The media watchdog launched the investigation in 2014 after Virgin Media lodged a complaint arguing that the Premier League should make all 380 matches live on TV. Virgin Media maintains that by making just 41 per cent of matches available, the Premier League is keeping prices artificially high and restricting choice to consumers.
The investigation, carried out under the Competition Act 1998, considered whether the selling arrangements of the Premier League restricted or distorted competition.
In closing the investigation, Ofcom has taken into account the Premier League’s recent decision to increase the number of matches available for live broadcast in the UK, to a minimum of 190 per season from the start of the 2019/20 season. This will be an increase of at least 22 matches per season over the number sold for live broadcast in the Premier League’s auction in 2015.
The Premier League’s decision to increase matches available in its next auction for live TV rights builds upon commitments given to the European Commission in 2006.
The next auction will include a ‘no single buyer’ rule, which means that more than one broadcaster must be awarded rights. At least 42 matches per season will be reserved for a second buyer, of which a minimum of 30 will be available for broadcast at the weekend.
Ofcom also took into account the results of consumer research it carried out to understand the preferences of match-going fans and those watching on TV in relation to Premier League matches. Ofcom has today published the results of the consumer research undertaken as part of the investigation.
A fifth of fans said they wanted to see more matches televised live. A similar proportion said they were happy with the overall number of matches broadcast live, but wanted to see different matches shown.
Among match-going fans, a high proportion said that the day of the week and kick-off time was of high importance, with over two-thirds of this group identifying the Saturday 3pm kick off as their preferred time to attend.
Ofcom believes that a balance would need to be struck between the potential benefits of releasing more matches for live broadcast, and the potential disruption on match-going fans as a result of these games being rescheduled to be broadcast outside of the ‘closed period’. The closed period is between 2.45pm and 5.15pm on a Saturday. The live broadcast of any football match is prohibited during the closed period, which is set by the Football Association.

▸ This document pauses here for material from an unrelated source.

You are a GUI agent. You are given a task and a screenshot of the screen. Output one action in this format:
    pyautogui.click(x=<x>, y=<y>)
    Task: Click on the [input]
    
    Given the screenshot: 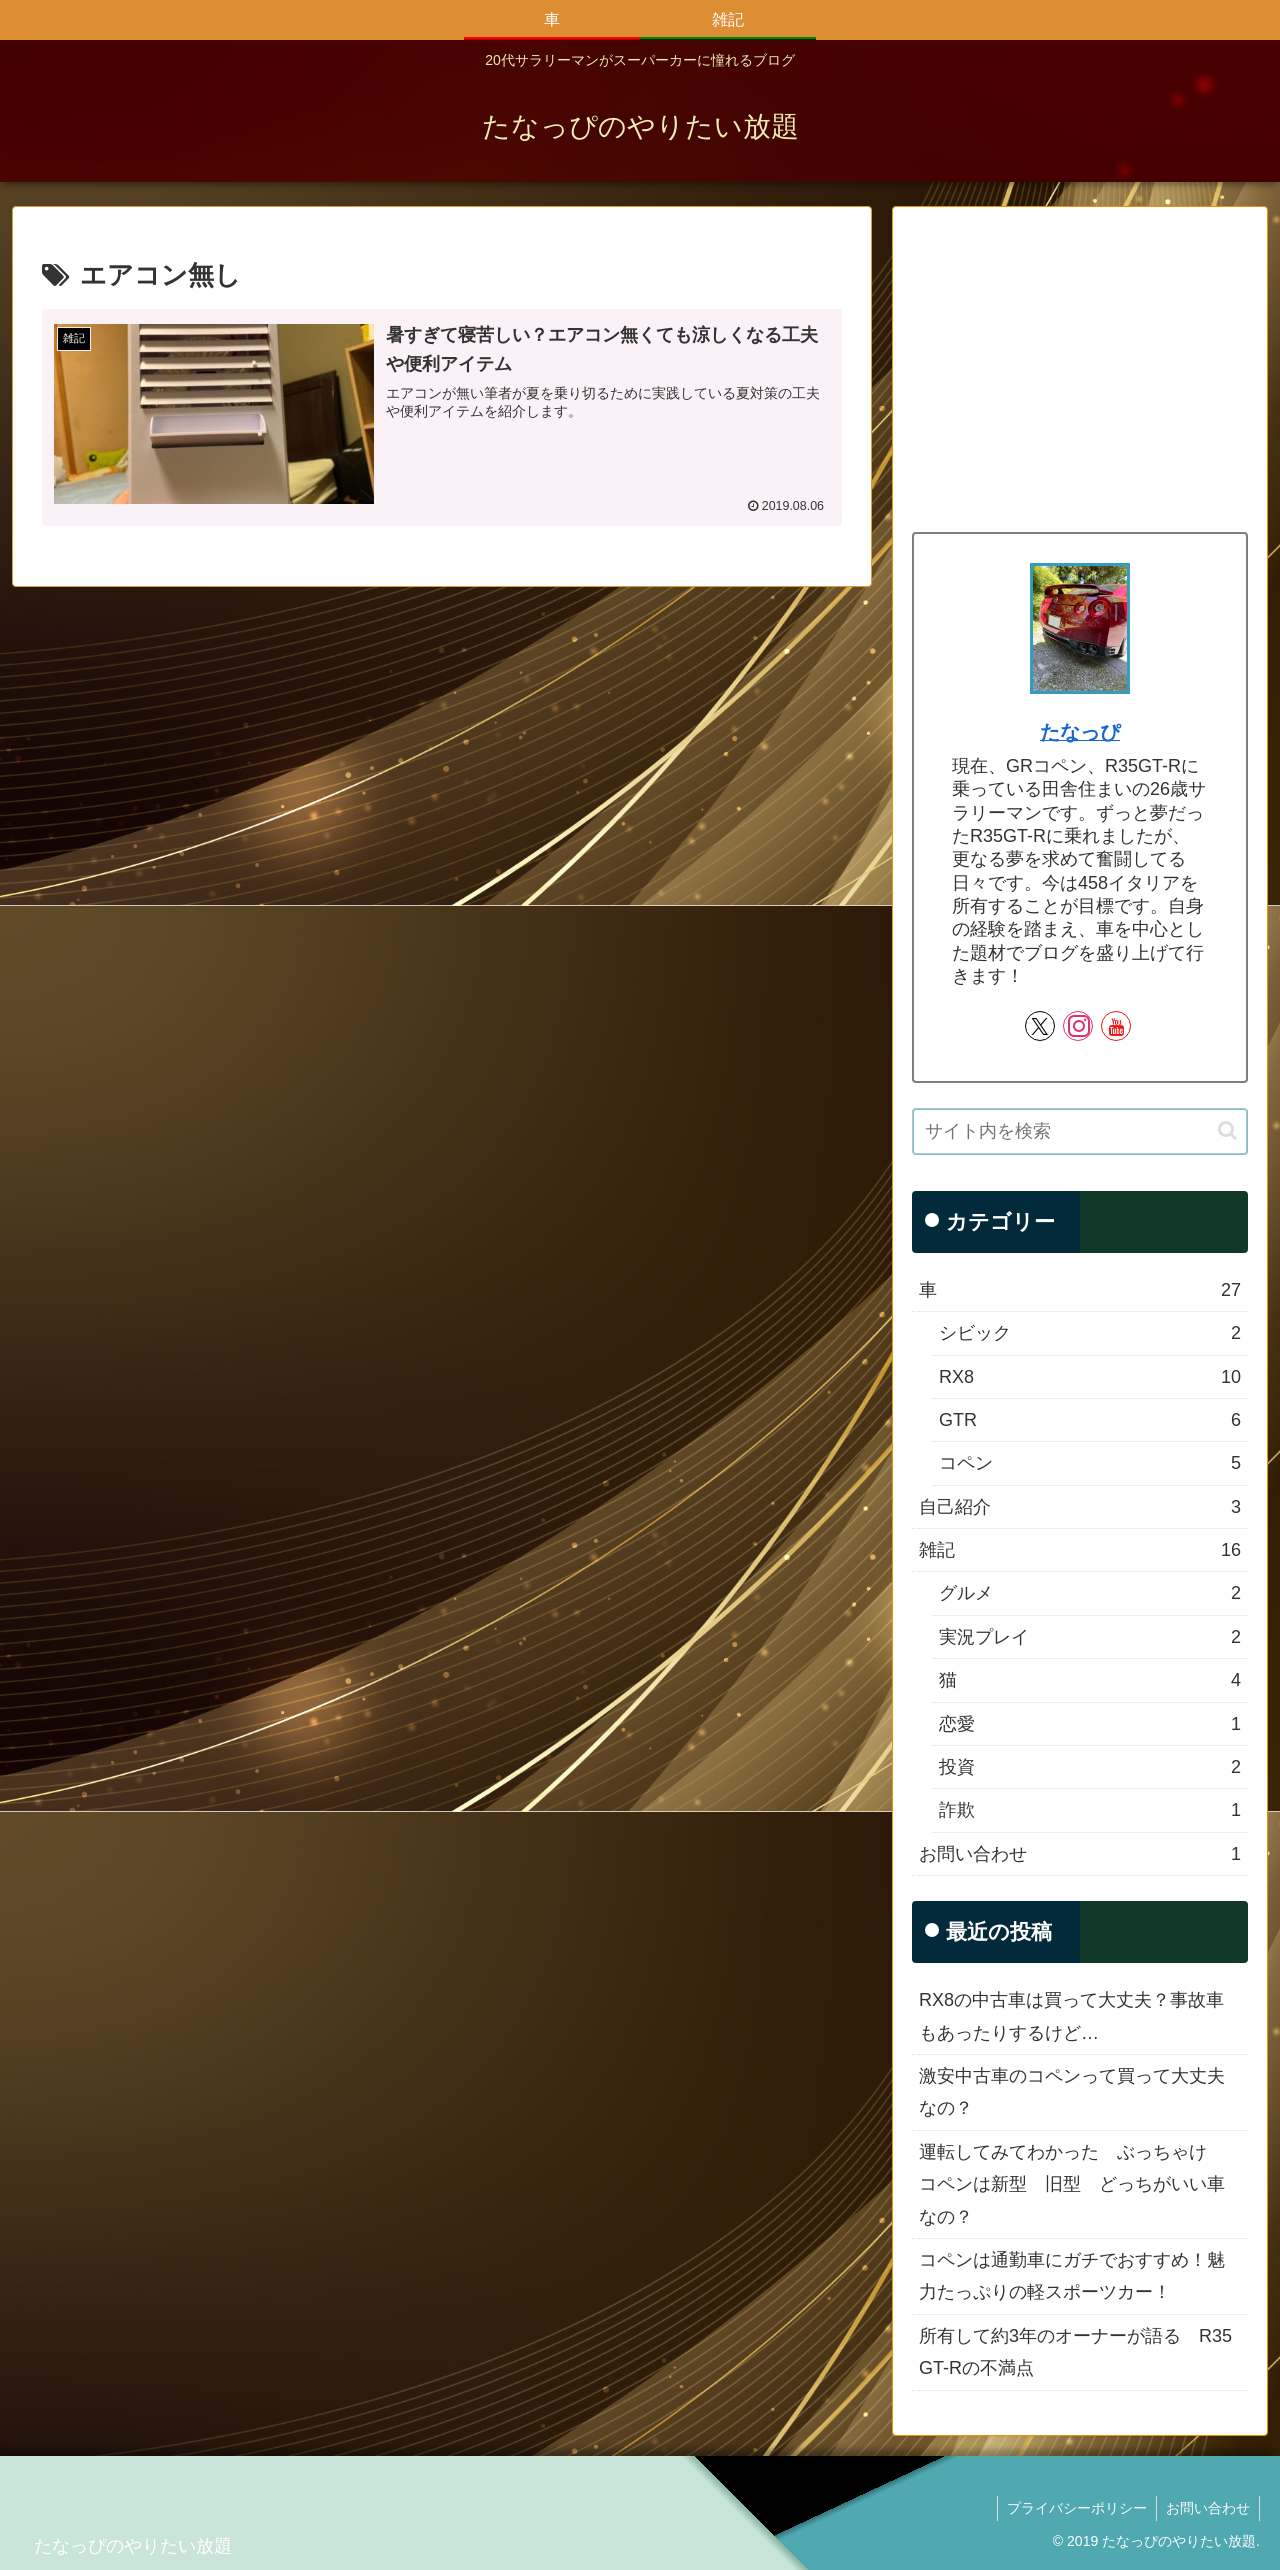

Because of the range of views expressed in the consumer research, significant further work – including additional research among football fans – would be required to conclude this investigation, says Ofcom.
Given such considerations Ofcom has decided to close the investigation. “Ofcom’s resources could be used more effectively on other priorities to benefit consumers and competition,” it concludes.
Despite the investigation being closed, Virgin Media welcomed news that the Premier League was to make more matches available to be broadcast live on TV.
“Football fans will now be able to watch more live action on TV,” said Tom Mockridge, CEO of Virgin Media. “As the only TV provider to offer all the available games, we are pleased that after a two year campaign the Premier League has agreed to offer more TV games.”
Virgin Media’s #MoreBalls campaign began in September 2014 when the company made a formal complaint to Ofcom about the way the live rights are auctioned. Virgin Media argued that the way the Premier League sells live TV rights is against competition rules and against fans’ interests. In particular Virgin Media pointed to the spiralling costs of the TV rights and the fact that fans are unable to watch some live matches on TV.
In November 2014 Ofcom launched a formal investigation into the Premier League. In October 2015, Virgin Media-commissioned research showed that three quarters of fans want more live games available on TV.